[[ Listed entries open ]]

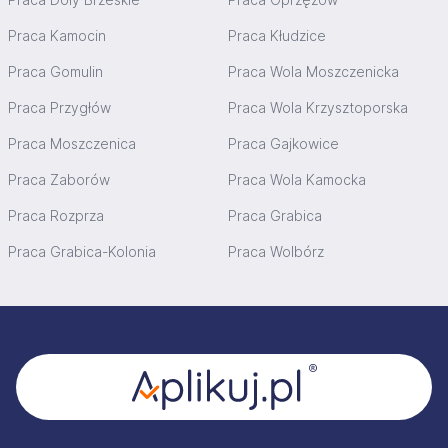
Praca Kamocin
Praca Kłudzice
Praca Gomulin
Praca Wola Moszczenicka
Praca Przygłów
Praca Wola Krzysztoporska
Praca Moszczenica
Praca Gajkowice
Praca Zaborów
Praca Wola Kamocka
Praca Rozprza
Praca Grabica
Praca Grabica-Kolonia
Praca Wolbórz
Stopka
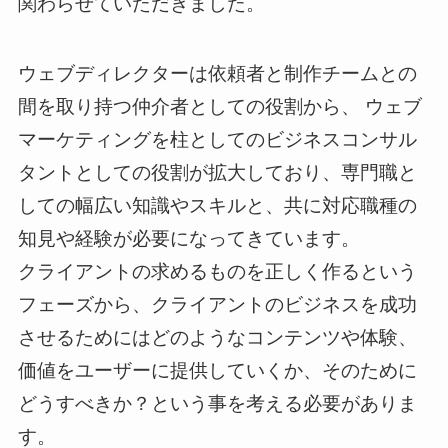
関わらせていただきました。
ウェブディレクターは依頼者と制作チームとの
間を取り持つ仲介者としての役割から、 ウェブ
マーケティングを柱としてのビジネスコンサル
タントとしての役割が拡大しており、専門職と
しての幅広い知識やスキルと、共に対応職種の
知見や経験が必要になってきています。
クライアントの求めるものを正しく作るという
フェーズから、クライアントのビジネスを成功
させるためにはどのようなコンテンツや体験、
価値をユーザーに提供していくか、そのために
どうすべきか？という事を考える必要がありま
す。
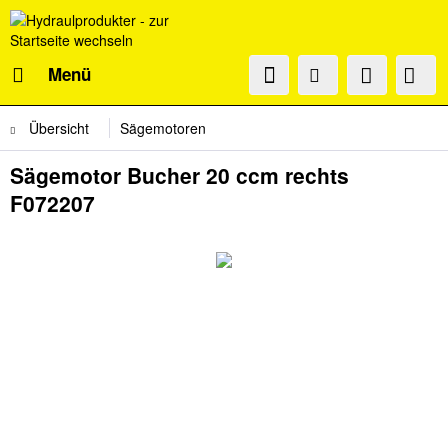
Menü
Übersicht
Sägemotoren
Sägemotor Bucher 20 ccm rechts
F072207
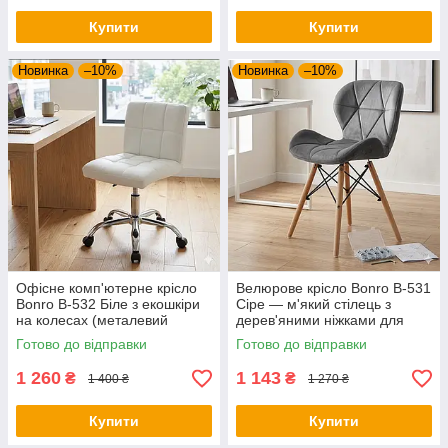
Купити
Купити
Новинка
–10%
Новинка
–10%
Офісне комп'ютерне крісло
Велюрове крісло Bonro B-531
Bonro B-532 Біле з екошкіри
Сіре — м'який стілець з
на колесах (металевий
дерев'яними ніжками для
каркас, до 120 кг)
дому офісу та салону краси
Готово до відправки
Готово до відправки
1 260
1 143
₴
₴
1 400 ₴
1 270 ₴
Купити
Купити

[[ Listed entries closed ]]

--- Directions ---
Write out word for word every line from the one containing "каркас, до 120 кг)" through the last line of the data, and no other line.

--- Exercise solution ---
каркас, до 120 кг)
дому офісу та салону краси
Готово до відправки
Готово до відправки
1 260
1 143
₴
₴
1 400 ₴
1 270 ₴
Купити
Купити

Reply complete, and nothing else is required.